Милорадович хотя и объявил прощение, но, понятно, не окончательное, до царского подтверждения. Пушкин же, вернувшись от генерала, как известно, узнал от Чаадаева и других друзей о грозящей ссылке в Соловки.
Чаадаев, Жуковский, а затем сам Пушкин отправляются за помощью к самому влиятельному из знакомых — Карамзину.
В середине апреля 1820 г. состоялась примирительная беседа 20-летнего поэта и 53-летнего историографа.
Пушкин, придя к Карамзину, явно не мог скрыть своего страха, боязни Соловков, Сибири, так что Карамзин даже нашел немалое противоречие между прежней «левой решимостью», либерализмом и нынешним упадком духа. Содержание последней беседы Пушкина с Карамзиным: Пушкин «кается», просит о помощи, Карамзин берет с него слово уняться, и поэт обещал два года ничего не писать против правительства.
Во время своих будущих странствий по Югу (отнюдь не пятимесячных, как думал Карамзин, но многолетних), в 1820—1826 гг. Пушкин будет, как известно, писать о Карамзине с теплотою, дружбою, благодарностью, благоговением. Как будто не было прежнего двухлетнего разлада, ссоры, обиды...
Не вызывает никаких сомнений, что Карамзин и Пушкин во время последней встречи помирились; кризис отношений изжит, произошел катарсис...
Проходит еще несколько лет; Карамзин публикует X и XI тома; Пушкин черпает из них материалы для своего «Бориса Годунова»; отношения поэта с историографом все улучшаются, и вот, наконец, автор «Бориса Годунова» сдает в печать первый сборник своих стихотворений.
Как известно, он вышел в свет 29 декабря 1825 г. — через 15 дней после восстания на Сенатской площади и в тот день, когда началось восстание на Юге. Томик, разумеется, был послан Карамзину.
Несмотря на упреки в адрес Н.М. Карамзина, А.С. Пушкин понимал, что создание «Истории государства Российского» сравнимо с подвигом. Создавая «Историю Пугачева», работая над «Историей Петра I», Пушкин осознавал себя преемником Карамзина, чьей «священной для россиян памяти» посвящен и «Борис Годунов». Пушкин писал: «Чистая, высокая слава Карамзина принадлежит России». Когда в Симбирске сооружался памятник Н.М. Карамзину, Пушкин внес 25 рублей на его устройство».

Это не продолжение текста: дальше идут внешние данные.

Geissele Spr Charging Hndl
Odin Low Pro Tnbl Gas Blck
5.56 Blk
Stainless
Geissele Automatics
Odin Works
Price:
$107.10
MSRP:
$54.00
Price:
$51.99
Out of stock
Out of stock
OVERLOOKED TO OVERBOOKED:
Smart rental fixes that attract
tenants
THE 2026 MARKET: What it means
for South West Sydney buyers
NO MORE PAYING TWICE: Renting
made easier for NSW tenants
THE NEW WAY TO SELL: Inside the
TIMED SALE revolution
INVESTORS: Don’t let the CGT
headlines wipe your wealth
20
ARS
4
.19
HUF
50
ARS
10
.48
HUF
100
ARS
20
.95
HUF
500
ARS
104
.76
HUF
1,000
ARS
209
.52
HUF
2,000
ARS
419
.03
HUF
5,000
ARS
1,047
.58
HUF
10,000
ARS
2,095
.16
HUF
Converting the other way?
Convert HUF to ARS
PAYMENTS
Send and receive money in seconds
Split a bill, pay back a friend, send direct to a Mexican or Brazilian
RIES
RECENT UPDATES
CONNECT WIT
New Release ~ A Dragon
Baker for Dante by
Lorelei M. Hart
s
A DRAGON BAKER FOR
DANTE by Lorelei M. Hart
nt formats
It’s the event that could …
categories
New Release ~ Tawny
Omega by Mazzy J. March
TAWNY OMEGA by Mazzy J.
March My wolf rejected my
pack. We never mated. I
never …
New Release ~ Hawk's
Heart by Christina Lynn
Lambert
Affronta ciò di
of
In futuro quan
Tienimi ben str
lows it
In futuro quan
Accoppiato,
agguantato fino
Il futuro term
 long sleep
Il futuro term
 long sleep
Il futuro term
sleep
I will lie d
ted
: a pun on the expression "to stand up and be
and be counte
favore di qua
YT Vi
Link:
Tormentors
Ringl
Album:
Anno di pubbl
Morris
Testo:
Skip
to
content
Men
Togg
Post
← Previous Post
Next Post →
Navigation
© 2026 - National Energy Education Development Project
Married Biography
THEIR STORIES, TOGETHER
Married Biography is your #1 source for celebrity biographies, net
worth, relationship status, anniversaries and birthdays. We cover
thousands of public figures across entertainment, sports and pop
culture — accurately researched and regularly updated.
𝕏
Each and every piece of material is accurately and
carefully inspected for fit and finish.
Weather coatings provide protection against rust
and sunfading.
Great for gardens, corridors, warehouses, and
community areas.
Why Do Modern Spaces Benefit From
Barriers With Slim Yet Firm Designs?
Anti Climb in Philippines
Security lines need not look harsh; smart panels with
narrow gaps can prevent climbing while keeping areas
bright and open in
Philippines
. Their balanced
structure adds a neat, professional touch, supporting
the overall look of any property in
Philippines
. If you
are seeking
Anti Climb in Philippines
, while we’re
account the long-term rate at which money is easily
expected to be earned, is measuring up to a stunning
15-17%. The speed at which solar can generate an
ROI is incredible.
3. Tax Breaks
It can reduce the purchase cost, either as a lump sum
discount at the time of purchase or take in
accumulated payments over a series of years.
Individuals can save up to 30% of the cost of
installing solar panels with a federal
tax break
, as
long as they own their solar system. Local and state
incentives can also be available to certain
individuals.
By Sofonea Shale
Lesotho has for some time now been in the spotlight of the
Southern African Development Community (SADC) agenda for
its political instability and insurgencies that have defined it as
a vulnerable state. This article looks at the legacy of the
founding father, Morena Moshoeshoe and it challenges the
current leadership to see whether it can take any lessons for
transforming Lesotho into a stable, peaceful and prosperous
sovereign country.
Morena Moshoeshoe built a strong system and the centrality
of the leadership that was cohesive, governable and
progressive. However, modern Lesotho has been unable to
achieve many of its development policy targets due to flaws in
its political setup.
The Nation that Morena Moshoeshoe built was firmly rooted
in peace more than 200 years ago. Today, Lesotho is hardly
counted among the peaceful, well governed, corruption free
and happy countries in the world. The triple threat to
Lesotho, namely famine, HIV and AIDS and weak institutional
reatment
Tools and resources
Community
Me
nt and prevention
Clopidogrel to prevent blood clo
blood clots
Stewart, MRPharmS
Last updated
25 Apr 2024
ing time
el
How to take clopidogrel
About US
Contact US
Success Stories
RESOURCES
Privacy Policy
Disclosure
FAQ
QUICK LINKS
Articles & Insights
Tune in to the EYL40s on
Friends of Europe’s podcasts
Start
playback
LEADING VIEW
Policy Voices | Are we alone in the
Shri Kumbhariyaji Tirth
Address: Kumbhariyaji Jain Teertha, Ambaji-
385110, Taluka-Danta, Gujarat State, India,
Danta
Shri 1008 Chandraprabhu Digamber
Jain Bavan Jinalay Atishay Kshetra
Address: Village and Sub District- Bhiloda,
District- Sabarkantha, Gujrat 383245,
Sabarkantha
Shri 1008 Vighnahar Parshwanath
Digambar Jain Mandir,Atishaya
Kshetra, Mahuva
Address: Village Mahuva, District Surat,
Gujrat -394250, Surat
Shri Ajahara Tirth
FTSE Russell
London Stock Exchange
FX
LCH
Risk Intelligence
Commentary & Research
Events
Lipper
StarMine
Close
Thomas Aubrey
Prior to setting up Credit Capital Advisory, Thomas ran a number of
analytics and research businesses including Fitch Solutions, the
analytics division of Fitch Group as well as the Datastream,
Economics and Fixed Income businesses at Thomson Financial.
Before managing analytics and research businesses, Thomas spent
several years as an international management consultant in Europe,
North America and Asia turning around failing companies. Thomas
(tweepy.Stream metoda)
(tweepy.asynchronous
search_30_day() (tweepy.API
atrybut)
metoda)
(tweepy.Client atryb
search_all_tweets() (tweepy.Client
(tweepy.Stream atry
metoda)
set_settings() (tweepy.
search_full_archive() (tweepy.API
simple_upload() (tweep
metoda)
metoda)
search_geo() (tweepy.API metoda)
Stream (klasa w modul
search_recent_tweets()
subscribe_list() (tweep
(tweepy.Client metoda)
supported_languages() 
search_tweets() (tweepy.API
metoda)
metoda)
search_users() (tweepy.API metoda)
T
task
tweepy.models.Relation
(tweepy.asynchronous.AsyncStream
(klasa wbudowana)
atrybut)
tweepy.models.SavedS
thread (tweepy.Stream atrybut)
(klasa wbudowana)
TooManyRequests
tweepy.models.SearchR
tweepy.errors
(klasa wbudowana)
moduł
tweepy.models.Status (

Да и сам Н.М. Карамзин принял самое деятельное участие в смягчении участи Пушкина, которому в 1820 г. угрожали Соловки или Сибирь. В апреле 1820 года историк писал поэту и министру И. И. Дмитриеву в Москву: «А над здешним поэтом Пушкиным если не туча, то по крайней мере облако, и громоносное (это между нами): служа под знаменами либералистов, он написал и распустил стихи на вольность, эпиграммы на властителей, и проч. и проч. Это узнала полиция. Опасаются следствий. Хотя я уже давно, истощив все способы образумить эту беспутную голову, предал несчастного Року и Немезиде; однако ж, из жалости к таланту, замолвил слово, взяв с него обещание уняться. Не знаю, что будет». 17 мая 1820 г. Карамзин пишет Вяземскому: «Пушкин, быв несколько дней совсем не в пиитическом страхе от своих стихов на свободу и некоторых эпиграмм, дал мне слово уняться и благополучно поехал в Крым месяцев на пять. Если Пушкин и теперь не исправится, то будет чертом еще до отбытия своего в ад». В 1826 году Карамзин обращается к новому императору Николаю Павловичу с последней просьбой — вернуть Пушкина. Карамзин обладал такой умственной властью и авторитетом, что отказать ему было нельзя.
Пушкин и Карамзин часто встречались, бывали на балах, проводимых царем. И как истинные патриоты своего государства, принимали активное участие в декабристском восстании.
Несмотря на сложности взаимоотношений Пушкина и Карамзина, убеждаешься, что история подарила не только России, но и всему миру два великих имени, историк Н.М. Карамзин навсегда останется для нас учителем и духовным отцом поэта А.С. Пушкина.